▶ [AIM OF THE EXERCISE]
The lines below, from the first through the one containing "Медицинские изделия", are to be given again exactly, with pictures left out and nothing added.

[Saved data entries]
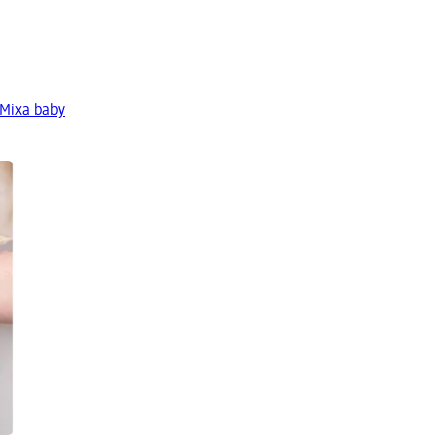
 Mixa baby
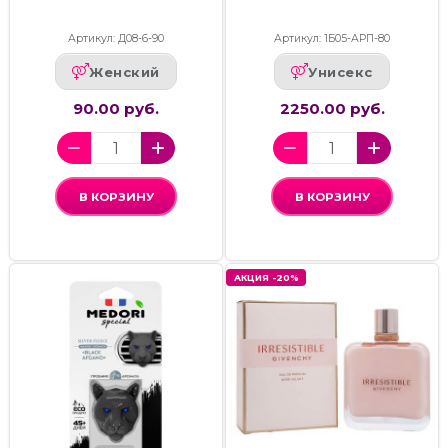
Артикул: Д08-6-90
Артикул: 1Б05-АРП-80
Женский
Унисекс
90.00 руб.
2250.00 руб.
В КОРЗИНУ
В КОРЗИНУ
АКЦИЯ -20%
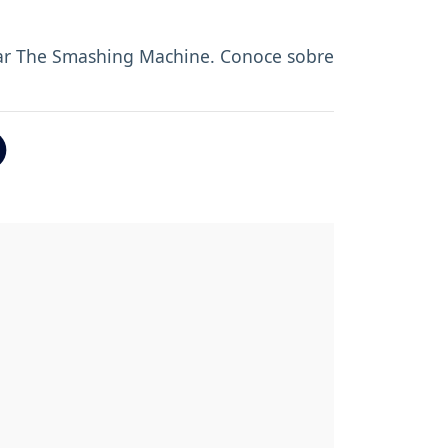
zar The Smashing Machine. Conoce sobre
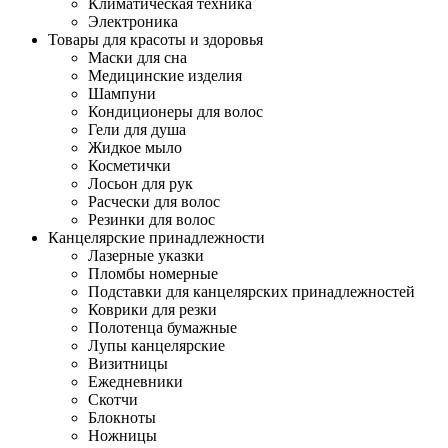
Климатическая техника
Электроника
Товары для красоты и здоровья
Маски для сна
Медицинские изделия
Шампуни
Кондиционеры для волос
Гели для душа
Жидкое мыло
Косметички
Лосьон для рук
Расчески для волос
Резинки для волос
Канцелярские принадлежности
Лазерные указки
Пломбы номерные
Подставки для канцелярских принадлежностей
Коврики для резки
Полотенца бумажные
Лупы канцелярские
Визитницы
Ежедневники
Скотчи
Блокноты
Ножницы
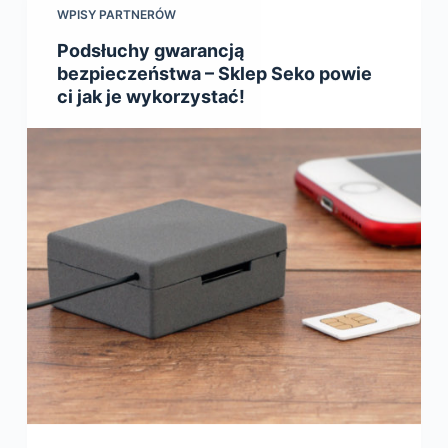
WPISY PARTNERÓW
Podsłuchy gwarancją
bezpieczeństwa – Sklep Seko powie
ci jak je wykorzystać!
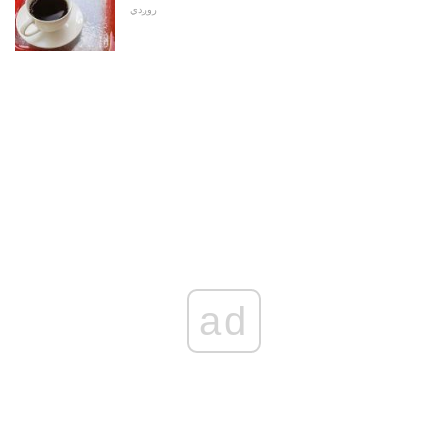
روږدي
ad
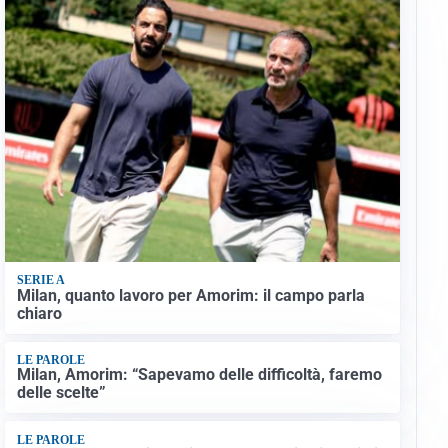
SERIE A
Milan, quanto lavoro per Amorim: il campo parla
chiaro
LE PAROLE
Milan, Amorim: “Sapevamo delle difficoltà, faremo
delle scelte”
LE PAROLE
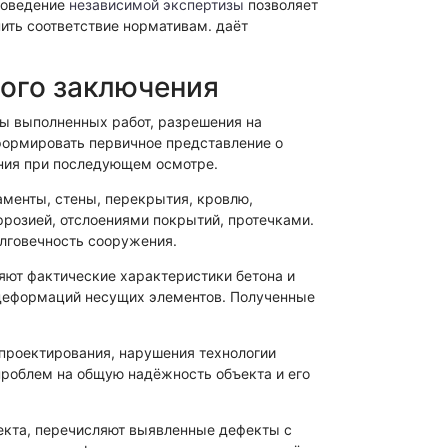
роведение
независимой экспертизы
позволяет
ить соответствие нормативам. даёт
вого заключения
ты выполненных работ, разрешения на
сформировать первичное представление о
ания при последующем осмотре.
менты, стены, перекрытия, кровлю,
озией, отслоениями покрытий, протечками.
олговечность сооружения.
ют фактические характеристики бетона и
 деформаций несущих элементов. Полученные
проектирования, нарушения технологии
проблем на общую надёжность объекта и его
ъекта, перечисляют выявленные дефекты с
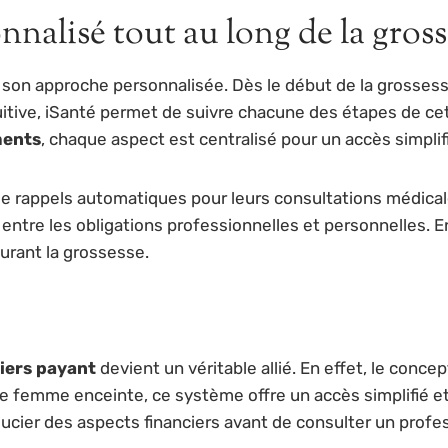
alisé tout au long de la gross
 son approche personnalisée. Dès le début de la grossesse,
uitive, iSanté permet de suivre chacune des étapes de cet
ents
, chaque aspect est centralisé pour un accès simplifi
rappels automatiques pour leurs consultations médicales,
 entre les obligations professionnelles et personnelles. E
urant la grossesse.
tiers payant
devient un véritable allié. En effet, le conc
ne femme enceinte, ce système offre un accès simplifié et
soucier des aspects financiers avant de consulter un profe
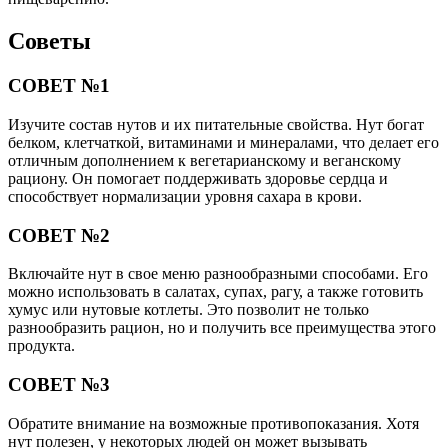
Советы
СОВЕТ №1
Изучите состав нутов и их питательные свойства. Нут богат
белком, клетчаткой, витаминами и минералами, что делает его
отличным дополнением к вегетарианскому и веганскому
рациону. Он помогает поддерживать здоровье сердца и
способствует нормализации уровня сахара в крови.
СОВЕТ №2
Включайте нут в свое меню разнообразными способами. Его
можно использовать в салатах, супах, рагу, а также готовить
хумус или нутовые котлеты. Это позволит не только
разнообразить рацион, но и получить все преимущества этого
продукта.
СОВЕТ №3
Обратите внимание на возможные противопоказания. Хотя
нут полезен, у некоторых людей он может вызывать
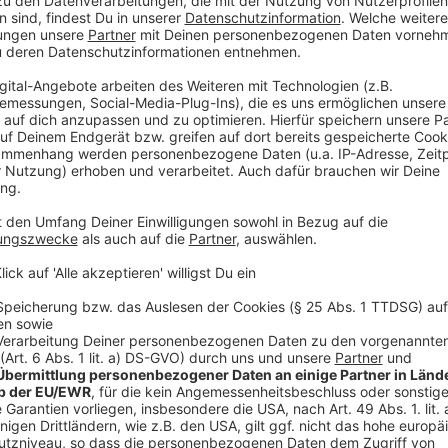
Rettungskräfte behandelten die Frau zunächst vor Or
Krankenhaus. Die Polizei ermittelt, wie es zu dem
mögliche Zeugen, sich zu melden.
Anzeige
Weitere Infos und Links zum Thema:
Anzeige
Die Meldung der Polizei
Weitere Blaulichtmeldungen aus Düsseldorf
Der Verkehrsservice von Antenne Düsseldorf
Anzeige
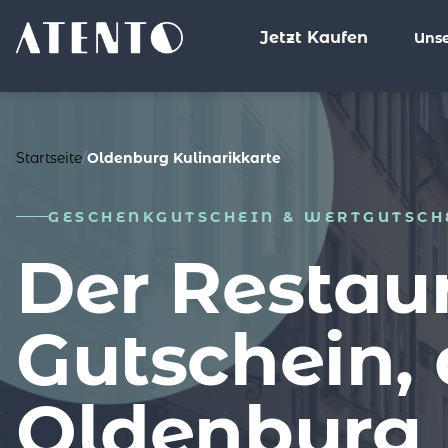
Jetzt Kaufen
Unse
%>
Startseite
/
Oldenburg Kulinarikkarte
GESCHENKGUTSCHEIN & WERTGUTSCH
Der Restau
Gutschein, 
Oldenburg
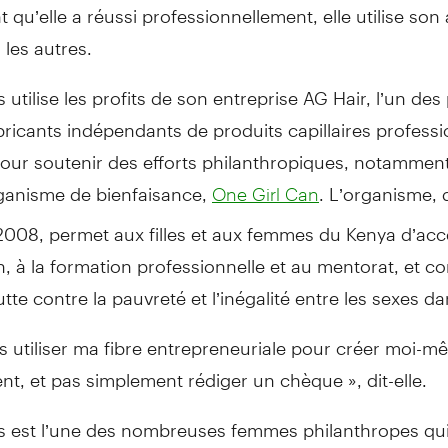
 qu’elle a réussi professionnellement, elle utilise son
 les autres.
s utilise les profits de son entreprise AG Hair, l’un des
ricants indépendants de produits capillaires profess
our soutenir des efforts philanthropiques, notammen
ganisme de bienfaisance,
. L’organisme, q
One Girl Can
2008, permet aux filles et aux femmes du Kenya d’acc
n, à la formation professionnelle et au mentorat, et c
lutte contre la pauvreté et l’inégalité entre les sexes da
is utiliser ma fibre entrepreneuriale pour créer moi-m
, et pas simplement rédiger un chèque », dit-elle.
is est l’une des nombreuses femmes philanthropes qu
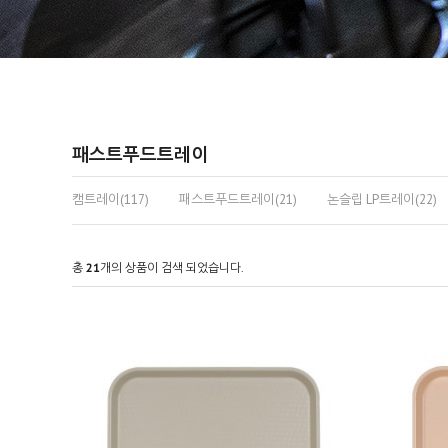
패스트푸드트레이
캠트레이(117)
패스트푸드트레이(21)
논슬립 LP트레이(22)
총
21
개의 상품이 검색 되었습니다.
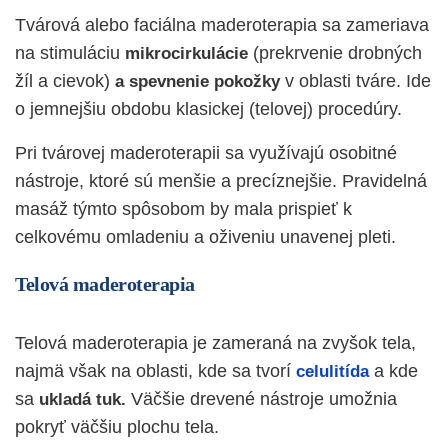
Tvárová alebo faciálna maderoterapia sa zameriava
na stimuláciu
(prekrvenie drobných
mikrocirkulácie
žíl a cievok)
v oblasti tváre. Ide
a spevnenie pokožky
o jemnejšiu obdobu klasickej (telovej) procedúry.
Pri tvárovej maderoterapii sa využívajú osobitné
nástroje, ktoré sú menšie a precíznejšie. Pravidelná
masáž týmto spôsobom by mala prispieť k
celkovému omladeniu a oživeniu unavenej pleti.
Telová maderoterapia
Telová maderoterapia je zameraná na zvyšok tela,
najmä však na oblasti, kde sa tvorí
a kde
celulitída
sa
Väčšie drevené nástroje umožnia
ukladá tuk.
pokryť väčšiu plochu tela.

▶ [ANSWER]
 Mixa baby
Артикул: Д08-6-90
Артикул: 1Б05-АРП-80
Женский
Унисекс
90.00 руб.
2250.00 руб.
В КОРЗИНУ
В КОРЗИНУ
АКЦИЯ -20%
zar The Smashing Machine. Conoce sobre
Климатическая техника
Электроника
Товары для красоты и здоровья
Маски для сна
Медицинские изделия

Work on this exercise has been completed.